Une ou deux fois dans ma vie, j'avais vu mon père aussi furieux. Ce spectacle me mettait mal à l'aise.

Varien fit mine de parler. Lillith lui posa une main sur le poignet pour le faire taire. Puis elle fit un pas vers mon père.

J'entendis le bruit d'un couteau sortant de son fourreau. C'était Ian. Il ne quittait pas l'Ihlinie des yeux. Je compris qu'il ne la laisserait pas vivre si elle tentait de tuer notre père.

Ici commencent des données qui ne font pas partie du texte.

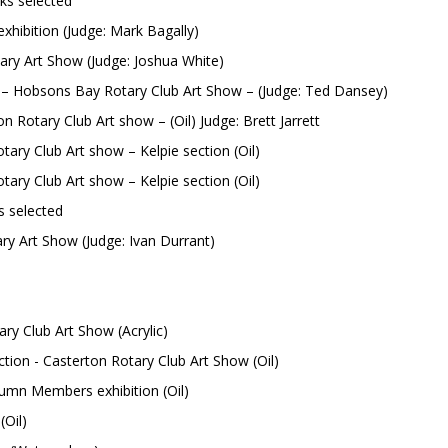
ks selected
hibition (Judge: Mark Bagally)
y Art Show (Judge: Joshua White)
– Hobsons Bay Rotary Club Art Show – (Judge: Ted Dansey)
n Rotary Club Art show – (Oil) Judge: Brett Jarrett
 Art show – Kelpie section (Oil)
 Art show – Kelpie section (Oil)
s selected
 Show (Judge: Ivan Durrant)
ry Club Art Show (Acrylic)
asterton Rotary Club Art Show (Oil)
umn Members exhibition (Oil)
Oil)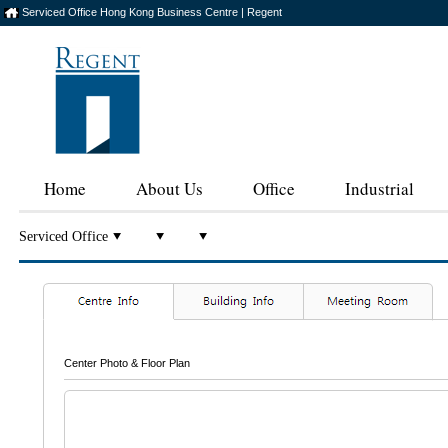
Serviced Office Hong Kong Business Centre | Regent
Home
About Us
Office
Industrial
Serviced Office
Center Photo & Floor Plan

— Mon seigneur Mujhar, dit-elle d'une voix doucereuse, je ne vois pas d'Ihlinis dans votre palais. Nous avons perdu la bataille pour le trône du Lion.

Donal d'Homana éclata de rire.

— Oui, vous avez perdu. Mais ne croyez pas que nous sommes assez bêtes pour vous faire confiance, alors que vous adorez le dieu des ténèbres.

— Pensez-vous que je serve Asar-Suti, mon seigneur Mujhar?

— Ma dame, je pense que vous n'hésiteriez pas à coucher avec lui !

Lillith émit un rire de gorge.

— Oh, non, mon seigneur... Je ne couche qu'avec Alaric.